L’arrêt du 26 juin 2021[1] rendu par le Conseil d’Etat est intéressant à deux égards : d’une part, il condamne l’utilisation d’un (sous-)critère d’attribution portant sur l’octroi d’une ristourne appliquée à un prix inconnu au moment de la comparaison des offres ; d’autre part, il évoque la technique du marché « catalogue » consistant à permettre au pouvoir adjudicateur d’accéder au catalogue de l’adjudicataire, au-delà donc des postes repris à l’inventaire.

Revenons en arrière en résumant les faits ayant conduit à la décision de la haute juridiction.

Un pouvoir adjudicateur lance par procédure ouverte un marché public portant sur la fourniture de denrées alimentaires de viandes fraîches. En guise de critères d’attribution, le pouvoir adjudicateur prévoit notamment celui portant sur le prix, lequel critère est pondéré sur 80 points. Ce critère est lui-même subdivisé en deux sous-critères : d’une part, le prix unitaire des produits (60 points), et d’autre part, la ristourne accordée sur les produits du soumissionnaire « hors marché » (20 points).

Un soumissionnaire ayant proposé 20 % de ristourne et un autre 10 %, obtiennent respectivement 20 et 10 points pour ce sous-critère d’attribution. C’est ce second soumissionnaire, évincé de l’attribution du marché pour quelques points, qui conteste la décision. L’appréciation de ce sous-critère d’attribution est déterminante.

Le soumissionnaire évincé estime d’une part que le sous-critère d’attribution est étranger à l’objet du marché puisqu’il porte sur des éléments « hors marché », non définis, et d’autre part, qu’il n’est pas clair et précis.

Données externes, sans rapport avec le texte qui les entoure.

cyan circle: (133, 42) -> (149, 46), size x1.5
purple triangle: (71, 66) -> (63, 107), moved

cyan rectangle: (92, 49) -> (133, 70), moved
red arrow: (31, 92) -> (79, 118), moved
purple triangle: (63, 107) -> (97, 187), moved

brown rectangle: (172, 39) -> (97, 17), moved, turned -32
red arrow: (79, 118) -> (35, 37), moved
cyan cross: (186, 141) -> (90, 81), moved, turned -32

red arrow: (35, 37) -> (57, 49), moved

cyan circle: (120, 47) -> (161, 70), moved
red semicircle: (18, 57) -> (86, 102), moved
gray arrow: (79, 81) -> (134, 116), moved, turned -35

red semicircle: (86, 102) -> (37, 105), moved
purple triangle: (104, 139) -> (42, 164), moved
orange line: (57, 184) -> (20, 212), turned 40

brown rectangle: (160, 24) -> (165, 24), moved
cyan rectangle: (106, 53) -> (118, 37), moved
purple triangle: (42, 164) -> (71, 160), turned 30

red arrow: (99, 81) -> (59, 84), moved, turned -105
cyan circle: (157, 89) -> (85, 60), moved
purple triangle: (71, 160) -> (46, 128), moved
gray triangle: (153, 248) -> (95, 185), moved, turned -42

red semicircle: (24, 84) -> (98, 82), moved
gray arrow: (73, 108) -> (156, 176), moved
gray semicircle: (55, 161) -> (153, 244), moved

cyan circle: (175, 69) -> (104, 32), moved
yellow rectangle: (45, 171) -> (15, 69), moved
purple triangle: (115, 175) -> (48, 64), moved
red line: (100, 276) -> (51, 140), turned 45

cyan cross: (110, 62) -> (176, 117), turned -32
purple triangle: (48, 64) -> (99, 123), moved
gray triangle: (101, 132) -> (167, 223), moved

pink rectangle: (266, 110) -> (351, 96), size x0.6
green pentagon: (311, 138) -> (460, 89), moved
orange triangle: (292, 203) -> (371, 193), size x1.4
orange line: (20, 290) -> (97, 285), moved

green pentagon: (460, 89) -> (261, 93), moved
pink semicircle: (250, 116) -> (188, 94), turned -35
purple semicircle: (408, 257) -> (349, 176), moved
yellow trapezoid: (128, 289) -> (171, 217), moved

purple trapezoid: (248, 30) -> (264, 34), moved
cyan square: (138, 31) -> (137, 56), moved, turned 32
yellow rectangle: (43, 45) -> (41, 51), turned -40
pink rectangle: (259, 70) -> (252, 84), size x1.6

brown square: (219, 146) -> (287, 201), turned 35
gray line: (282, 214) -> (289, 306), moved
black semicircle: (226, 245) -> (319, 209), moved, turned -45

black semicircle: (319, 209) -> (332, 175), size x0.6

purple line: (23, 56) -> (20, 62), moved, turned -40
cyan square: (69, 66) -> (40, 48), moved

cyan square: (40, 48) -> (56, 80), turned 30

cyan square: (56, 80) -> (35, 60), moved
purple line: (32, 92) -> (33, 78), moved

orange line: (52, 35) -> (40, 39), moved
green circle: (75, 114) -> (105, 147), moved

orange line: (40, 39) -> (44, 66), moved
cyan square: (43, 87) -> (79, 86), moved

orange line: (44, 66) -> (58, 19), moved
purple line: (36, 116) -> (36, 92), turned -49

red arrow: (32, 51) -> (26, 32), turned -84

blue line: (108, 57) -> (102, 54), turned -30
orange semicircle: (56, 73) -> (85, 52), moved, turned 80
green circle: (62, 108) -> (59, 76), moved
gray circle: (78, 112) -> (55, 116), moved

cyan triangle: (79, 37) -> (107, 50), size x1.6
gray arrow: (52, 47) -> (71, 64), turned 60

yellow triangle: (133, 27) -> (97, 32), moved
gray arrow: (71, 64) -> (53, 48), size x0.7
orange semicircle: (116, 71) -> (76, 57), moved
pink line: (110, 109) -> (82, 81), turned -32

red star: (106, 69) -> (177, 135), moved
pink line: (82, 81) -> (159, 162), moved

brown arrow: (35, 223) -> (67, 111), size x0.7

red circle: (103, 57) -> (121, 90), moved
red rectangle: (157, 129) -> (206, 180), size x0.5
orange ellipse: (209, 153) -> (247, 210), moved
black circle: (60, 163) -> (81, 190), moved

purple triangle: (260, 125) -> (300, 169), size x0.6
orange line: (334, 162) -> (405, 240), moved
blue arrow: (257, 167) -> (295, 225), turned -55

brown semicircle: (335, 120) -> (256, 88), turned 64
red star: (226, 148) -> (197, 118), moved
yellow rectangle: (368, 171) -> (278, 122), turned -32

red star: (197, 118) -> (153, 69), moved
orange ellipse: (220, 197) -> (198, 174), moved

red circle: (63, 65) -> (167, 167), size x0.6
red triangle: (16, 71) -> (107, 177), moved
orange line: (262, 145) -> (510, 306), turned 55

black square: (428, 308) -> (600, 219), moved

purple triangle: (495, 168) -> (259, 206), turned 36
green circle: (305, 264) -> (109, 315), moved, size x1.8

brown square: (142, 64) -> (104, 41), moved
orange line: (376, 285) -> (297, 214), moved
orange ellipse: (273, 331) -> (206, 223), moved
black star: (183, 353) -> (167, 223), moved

Le Conseil d’Etat juge que le sous-critère d’attribution qui vise à apprécier l’importance d’une ristourne sur des fournitures dont le prix n’est pas connu est dépourvu de pertinence puisqu’il n’est pas en mesure d’assurer la comparabilité des offres. Il illustre ses propos : « une ristourne de 20 % sur des prix très élevés peut donner lieu à un prix final supérieur à un prix plus bas sur lequel est appliquée une ristourne de 10 % ».

La haute juridiction condamne ce type de (sous-)critère d’attribution en ce qu’il ne permet pas d’assurer une correcte comparaison des offres.

En outre, le Conseil d’Etat ne paraît pas condamner la pratique du « marché catalogue ». Cette technique, qui n’est pas définie dans la réglementation, présente l’avantage de la souplesse. Elle pourrait être définie comme étant un marché permettant de commander des fournitures non reprises à l’inventaire et issues du catalogue de l’adjudicataire mais comprenant un inventaire non exhaustif et à propos duquel la mise en concurrence aurait lieu[2]. Le marché « catalogue » ici évoqué n’a rien à voir avec la technique du catalogue électronique prévu par la réglementation des marchés publics[3].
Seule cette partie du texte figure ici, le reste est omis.